FX Markets:
- Overall there were no news over the weekend and all the currency pairs were trading in a range. The main move of the day was the rise in US treasury yields after the US open which increased the chances of no rate cut in November from 7% to 13% and that overall caused the strengthening of the dollar across currency pairs.
- The overnight range for EUR/USD was 1.0845 and 1.0875(Friday range was 1.0850-1.0870). After the US open, the rise in yields caused the dollar strengthening and EUR/USD trended downwards from 1.0850 to 1.0815 till Market close where the low of the day was 1.0811. The low after the US Retail Sales on Thursday(10/17) was 1.0815 so we did break that low today. Overall it is going to be difficult to the break the 1.08 barrier without any news or further rise in yields. I expect EUR/USD to trade in its previous range of 1.0810 to 1.0840 for tomorrow.

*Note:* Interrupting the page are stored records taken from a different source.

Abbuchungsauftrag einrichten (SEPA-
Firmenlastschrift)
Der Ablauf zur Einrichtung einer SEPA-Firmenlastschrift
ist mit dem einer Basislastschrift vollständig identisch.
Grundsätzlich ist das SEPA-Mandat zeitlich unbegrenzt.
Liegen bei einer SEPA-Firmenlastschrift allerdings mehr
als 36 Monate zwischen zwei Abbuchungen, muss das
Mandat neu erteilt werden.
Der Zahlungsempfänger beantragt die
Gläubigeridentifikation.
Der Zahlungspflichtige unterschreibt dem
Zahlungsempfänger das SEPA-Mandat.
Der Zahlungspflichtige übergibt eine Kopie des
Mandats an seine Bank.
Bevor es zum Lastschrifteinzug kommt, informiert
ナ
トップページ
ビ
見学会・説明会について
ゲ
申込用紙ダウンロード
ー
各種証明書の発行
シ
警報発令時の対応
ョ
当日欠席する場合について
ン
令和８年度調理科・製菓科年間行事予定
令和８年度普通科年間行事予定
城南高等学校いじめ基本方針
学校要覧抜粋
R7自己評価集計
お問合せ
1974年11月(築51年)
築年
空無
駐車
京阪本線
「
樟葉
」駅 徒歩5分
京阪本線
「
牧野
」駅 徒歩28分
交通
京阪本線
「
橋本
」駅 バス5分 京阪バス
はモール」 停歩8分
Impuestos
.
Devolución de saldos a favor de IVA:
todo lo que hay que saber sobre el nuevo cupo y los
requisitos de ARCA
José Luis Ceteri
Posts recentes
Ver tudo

- The overnight range for GBP/USD was 1.3020 and 1.3055(Friday range was 1.3000-1.3065). After the US Open, it trended downwards similar to EUR/USD and went from 1.3025 to 1.2985 will market close. After the UK retail sales on Friday, GBP saw some reprieve but it did not last long owing to very good inflation data before that and unless BOE governor Bailey who speaks tomorrow at 9:25 at Bloomberg Global Regulatory makes any surprise comment about being cautious/bearish in making 25bp in November, I expect GBP/USD to trade below 1.30 tomorrow.

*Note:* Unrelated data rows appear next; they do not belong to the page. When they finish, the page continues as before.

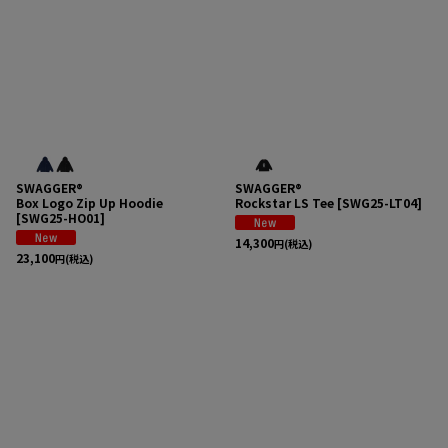
SWAGGER®
SWAGGER®
Box Logo Zip Up Hoodie
Rockstar LS Tee
[
SWG25-LT04
]
[
SWG25-HO01
]
14,300
円
(税込)
23,100
円
(税込)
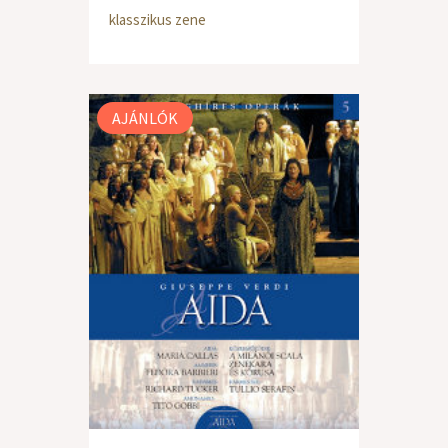
klasszikus zene
AJÁNLÓK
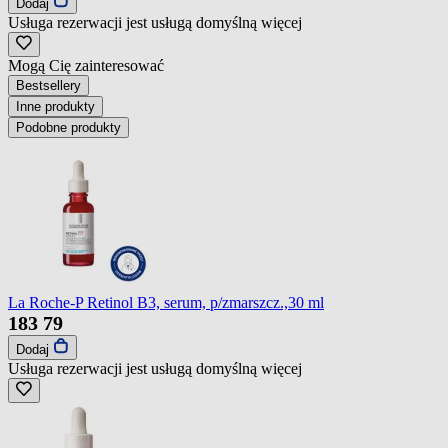
Dodaj
Usługa rezerwacji jest usługą domyślną
więcej
Mogą Cię zainteresować
Bestsellery
Inne produkty
Podobne produkty
La Roche-P Retinol B3, serum, p/zmarszcz.,30 ml
183
79
Dodaj
Usługa rezerwacji jest usługą domyślną
więcej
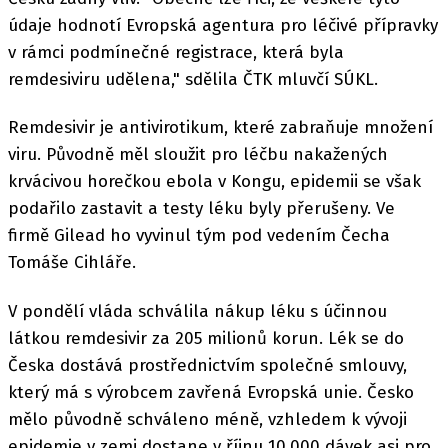
údaje hodnotí Evropská agentura pro léčivé přípravky
v rámci podmínečné registrace, která byla
remdesiviru udělena," sdělila ČTK mluvčí SÚKL.
Remdesivir je antivirotikum, které zabraňuje množení
viru. Původně měl sloužit pro léčbu nakažených
krvácivou horečkou ebola v Kongu, epidemii se však
podařilo zastavit a testy léku byly přerušeny. Ve
firmě Gilead ho vyvinul tým pod vedením Čecha
Tomáše Cihláře.
V pondělí vláda schválila nákup léku s účinnou
látkou remdesivir za 205 milionů korun. Lék se do
Česka dostává prostřednictvím společné smlouvy,
který má s výrobcem zavřená Evropská unie. Česko
mělo původně schváleno méně, vzhledem k vývoji
epidemie v zemi dostane v říjnu 10.000 dávek asi pro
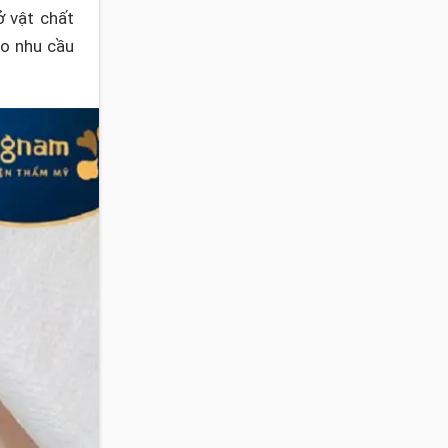
ở vật chất
ào nhu cầu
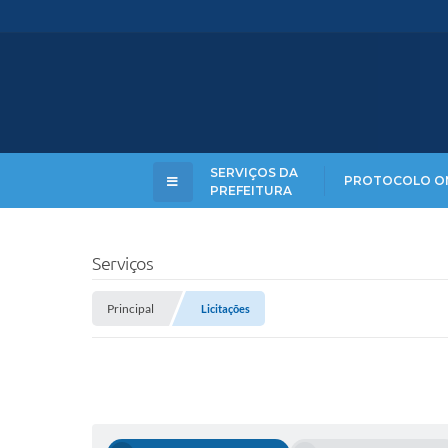
SERVIÇOS DA
PROTOCOLO O
PREFEITURA
Serviços
Principal
Licitações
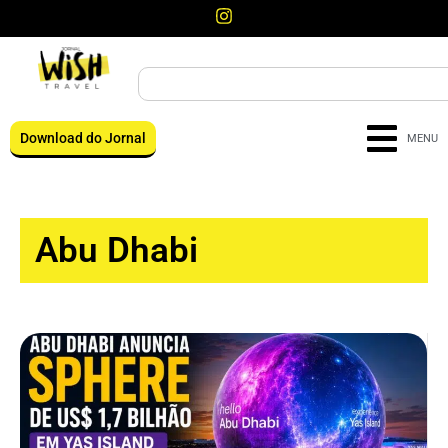
Download do Jornal
MENU
Abu Dhabi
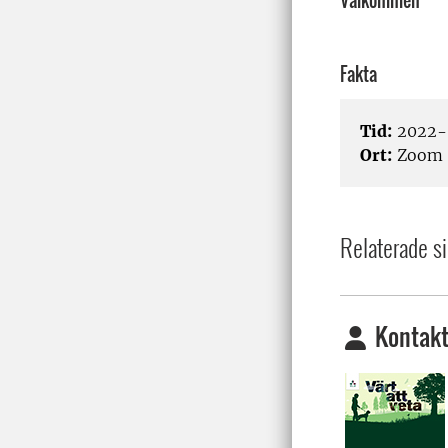
Välkommen
Fakta
Tid:
2022-0
Ort:
Zoom
Relaterade si
Kontakt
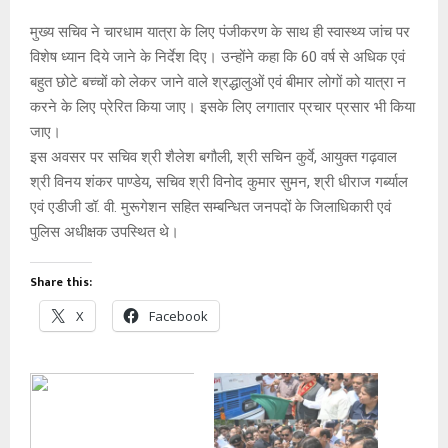
मुख्य सचिव ने चारधाम यात्रा के लिए पंजीकरण के साथ ही स्वास्थ्य जांच पर
विशेष ध्यान दिये जाने के निर्देश दिए। उन्होंने कहा कि 60 वर्ष से अधिक एवं
बहुत छोटे बच्चों को लेकर जाने वाले श्रद्धालुओं एवं बीमार लोगों को यात्रा न
करने के लिए प्रेरित किया जाए। इसके लिए लगातार प्रचार प्रसार भी किया
जाए।
इस अवसर पर सचिव श्री शैलेश बगौली, श्री सचिन कुर्वे, आयुक्त गढ़वाल
श्री विनय शंकर पाण्डेय, सचिव श्री विनोद कुमार सुमन, श्री धीराज गर्ब्याल
एवं एडीजी डॉ. वी. मुरूगेशन सहित सम्बन्धित जनपदों के जिलाधिकारी एवं
पुलिस अधीक्षक उपस्थित थे।
Share this:
X
Facebook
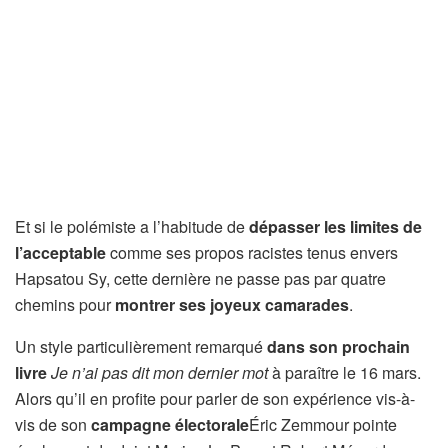
Et si le polémiste a l’habitude de
dépasser les limites de
l’acceptable
comme ses propos racistes tenus envers
Hapsatou Sy, cette dernière ne passe pas par quatre
chemins pour
montrer ses joyeux camarades
.
Un style particulièrement remarqué
dans son prochain
livre
Je n’ai pas dit mon dernier mot
à paraître le 16 mars.
Alors qu’il en profite pour parler de son expérience vis-à-
vis de son
campagne électorale
Éric Zemmour pointe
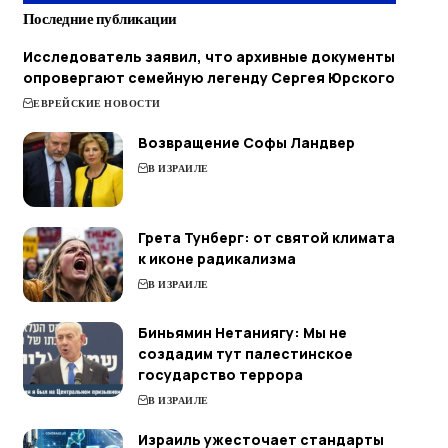
Последние публикации
Исследователь заявил, что архивные документы
опровергают семейную легенду Сергея Юрского
ЕВРЕЙСКИЕ НОВОСТИ
Возвращение Софы Ландвер
В ИЗРАИЛЕ
Грета Тунберг: от святой климата
к иконе радикализма
В ИЗРАИЛЕ
Биньямин Нетаниягу: Мы не
создадим тут палестинское
государство террора
В ИЗРАИЛЕ
Израиль ужесточает стандарты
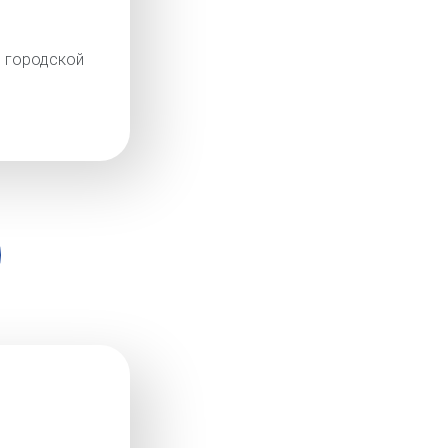
родской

- The overnight range for USD/JPY was 149.00 and 150.00 which is drastically more than last week. I think this was primarily because the trading/speculation happening on People’s Bank of China rate cut yesterday where they cut 25bp as anticipated to push growth. Similar to the other pairs, USD/JPY also drifted upwards to 150.75 after the US open. Currently, there are also a lot of people who have make long JPY bets and them unwinding or hitting stop-loss might also lead to more upward pressure for USD/JPY. BOJ has clearly said that they are happy to raise rates but it sounds very unlikely for them to raise amid so much internal as well Global volatility. I expect USD/JPY to break the 152 barrier this week given we US PMI data on Thursday(10/24) and we also approach closer to US election as well Japan domestic election(10/27).
US Equity Markets:
- Overall it can be seen from the difference in return from all 3 Equity indexes that it was the Industrials and small cap which caused the downtick. All the tech stocks were up slightly with Nvidia up the most at 4% and closing to its all time high.
- Overall most of the sectors in S&P500 were down today with the major concern being the rise in yields and what that means for the next rate cut in November. Overall, we have seen NFP moving the odds drastically like it did in August as well as September and with NFP on 11/1 with the added volatility of election, the Equities rally on back the expected 25bp rate cut in November might evaporate rapidly even if earnings are in-line. Overall we have a lot of earnings over the week along with US PMI on Thursday(10/24) so I expect the markets to be volatile.



Macro View: Still hold the bearish view on Equity Markets and the rise in yields today support my argument on Friday which was, that there is more than 7%(Odds for 25bp were 93% on Friday Close) chance of no rate cut. I still think the odds of no rate cut in November are more than 13%. The main reason of 50bp last meeting was the weakness in US Job market but the recent numbers of Jobless Claims as well the September NFP(released 10/4) have been significantly better than expected and with inflation still not on a clear downward trajectory, there is a strong case for no rate cut. The Fed might also take some insights from the BOE’s rate cutting schedule where they cut 25bp in August and kept unch next cycle and their inflation is now below 2% as of now.
I still see dollar strengthening to continue across pairs as we move closer to the election but the strength as we approach closer to the election is going to decrease. Overall this dollar strengthening is caused on the assumption that whoever wins the election, their policies are going to cause inflationary pressure and that might push the rate cuts further away. Although, after Trump’s winning odds increased, the trend became stronger. Therefore, it looks like the trend is also dependent on the odds of USA Presidential election winner and would expect to see some weakening in dollar if Harris ever gains in polls.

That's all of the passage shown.